EMS can be full of interesting and tricky legal scenarios. While you can’t have an attorney ride with you, it behooves providers to have at least some familiarity with the principles, precedents, and major issues of EMS law. To that end EMS World is pleased to offer the EMS Legal Lesson of the Month.
These cases are presented by prominent attorneys in the EMS field. This month’s comes from Larry Bennett, program chair for fire science and emergency management at the University of Cincinnati. Bennett’s department publishes a monthly Fire & EMS and Safety Law newsletter; subscribe to that by e-mailing Lawrence.firstname.lastname@example.org or read the latest edition here. Find this case and more in his section on EMS cases.
Case: Brandilyn Biggs v. Roberta C. Hall and AB Merion II 1303 Wilmington, LLC
Decided: February 2021
Verdict: Delaware Superior Court Judge Andrea L. Rocanelli denied a defense motion for summary judgment, holding EMT Biggs may sue a parking lot owner for damages resulting from a fall.
Facts: Biggs, an EMT with St. Francis Hospital in Wilmington, Del., contended she was injured in the parking lot of AB Merion’s Delaware Ave. apartment building. Dispatched to aid a person in the parking lot, Biggs said she slipped and fell on ice while searching for the individual who needed attention. Biggs contends AB Merion was negligent by failing to maintain the parking lot in a safe condition for pedestrians.

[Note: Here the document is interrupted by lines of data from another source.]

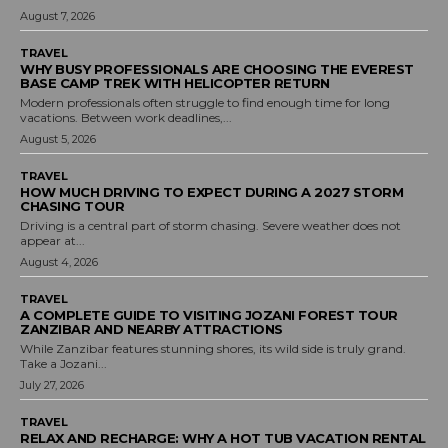
August 7, 2026
TRAVEL
WHY BUSY PROFESSIONALS ARE CHOOSING THE EVEREST
BASE CAMP TREK WITH HELICOPTER RETURN
Modern professionals often struggle to find enough time for long
vacations. Between work deadlines,...
August 5, 2026
TRAVEL
HOW MUCH DRIVING TO EXPECT DURING A 2027 STORM
CHASING TOUR
Driving is a central part of storm chasing. Severe weather does not
appear at...
August 4, 2026
TRAVEL
A COMPLETE GUIDE TO VISITING JOZANI FOREST TOUR
ZANZIBAR AND NEARBY ATTRACTIONS
While Zanzibar features stunning shores, its wild side is truly grand.
Take a Jozani...
July 27, 2026
TRAVEL
RELAX AND RECHARGE: WHY A HOT TUB VACATION RENTAL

AB Merion requested judgment on the grounds that its duty to Biggs as an EMT was merely to refrain from willful or wanton conduct rather than satisfy the ordinary duty of reasonable care. According to AB Merion, Delaware’s “firefighter’s rule”—which bars firefighters from recovering from private parties for injuries sustained while carrying out their professional duties—should apply also to EMTs such as Biggs.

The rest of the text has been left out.